After last night's reading, Tom and I meandered home along the water. The silhouetted ferry rumbled across the bay to Peaks Island. Televisions flickered behind half-curtained windows. The full moon hid among the silvered clouds. In the bandstand, a dozen young men were blasting Middle Eastern hip-hop, and they were laughing, and they were slowly, occasionally, breaking into a raised-arm, high-stepping dance . . . until the cop showed up and made them be quiet.

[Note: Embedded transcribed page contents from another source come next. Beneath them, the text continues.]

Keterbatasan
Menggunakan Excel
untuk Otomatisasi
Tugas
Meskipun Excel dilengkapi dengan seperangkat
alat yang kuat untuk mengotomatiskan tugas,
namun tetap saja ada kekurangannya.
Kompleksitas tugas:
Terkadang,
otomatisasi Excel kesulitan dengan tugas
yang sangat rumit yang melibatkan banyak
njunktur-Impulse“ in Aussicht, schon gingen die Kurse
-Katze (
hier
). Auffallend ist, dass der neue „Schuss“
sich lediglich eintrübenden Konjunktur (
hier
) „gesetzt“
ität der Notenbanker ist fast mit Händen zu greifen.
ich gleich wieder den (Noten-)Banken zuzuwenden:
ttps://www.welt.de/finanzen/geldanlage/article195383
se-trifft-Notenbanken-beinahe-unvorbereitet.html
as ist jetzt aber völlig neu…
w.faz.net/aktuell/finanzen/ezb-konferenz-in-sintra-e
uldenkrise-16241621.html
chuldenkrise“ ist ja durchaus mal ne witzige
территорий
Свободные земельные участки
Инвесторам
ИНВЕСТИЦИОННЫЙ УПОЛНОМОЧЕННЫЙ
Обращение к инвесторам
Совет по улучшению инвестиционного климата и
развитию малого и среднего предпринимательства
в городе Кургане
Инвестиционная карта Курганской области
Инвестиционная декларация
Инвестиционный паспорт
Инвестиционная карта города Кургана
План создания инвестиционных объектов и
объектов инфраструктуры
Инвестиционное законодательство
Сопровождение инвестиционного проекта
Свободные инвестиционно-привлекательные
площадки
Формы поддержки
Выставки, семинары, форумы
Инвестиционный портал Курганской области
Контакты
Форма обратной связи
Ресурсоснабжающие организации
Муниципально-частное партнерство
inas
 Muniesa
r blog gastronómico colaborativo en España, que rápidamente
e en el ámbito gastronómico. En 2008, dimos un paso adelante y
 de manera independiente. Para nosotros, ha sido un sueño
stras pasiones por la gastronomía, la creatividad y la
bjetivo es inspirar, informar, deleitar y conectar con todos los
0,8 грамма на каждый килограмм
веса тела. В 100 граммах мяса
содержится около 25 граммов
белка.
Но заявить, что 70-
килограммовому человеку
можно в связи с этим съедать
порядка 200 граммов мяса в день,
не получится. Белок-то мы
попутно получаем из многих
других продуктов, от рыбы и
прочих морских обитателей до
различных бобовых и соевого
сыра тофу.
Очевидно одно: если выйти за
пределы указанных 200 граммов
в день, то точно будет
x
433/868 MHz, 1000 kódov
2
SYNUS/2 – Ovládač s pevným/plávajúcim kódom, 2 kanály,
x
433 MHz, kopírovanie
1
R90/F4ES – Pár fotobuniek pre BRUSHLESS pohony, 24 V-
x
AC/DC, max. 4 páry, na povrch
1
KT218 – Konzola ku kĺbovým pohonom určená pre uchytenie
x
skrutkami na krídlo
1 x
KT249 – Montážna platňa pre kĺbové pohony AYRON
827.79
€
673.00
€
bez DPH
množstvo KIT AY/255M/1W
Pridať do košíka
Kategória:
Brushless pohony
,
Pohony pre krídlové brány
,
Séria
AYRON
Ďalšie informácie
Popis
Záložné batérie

And now, this morning, a fragile grey rain percolates into my thirsty garden boxes, washes among the feather-leaves of the honeylocust outside my bedroom window. I am feeling elegiac, for no particular reason. My boys have been on my mind . . . each thriving in his own busy, absorbing world, yet both of them, this weekend, telephoning me from their far places, bubbling into my ear, telling jokes and sharing wonders. Meanwhile, in daily life I have returned to the old days--of being one of two, not one of four. It is such a peculiar change. I'm older and fatter and greyer now, but in some ways this stage of life is a reprise of being 22 years old and deciding to move in with a guy I really like and, gee, I hope it works out. A love nest, an argument nest, a perpetual date night--such close attention to each other after two decades of parental tag-teaming. It's alarming but often very, very sweet.
Anyway, today the rain is falling, Tom is off to build cabinets in the wood shop, Ruckus is clawing the new shower curtain, and I am gazing across the bay at moored sailboats and mist and distant houses among the island trees. We've just gotten word that the house sellers would like to close as soon as possible, so perhaps we'll be homeowners even earlier than we thought we would. That's fine; good, even. We're ready to start this new project of constructing a home for a family of two.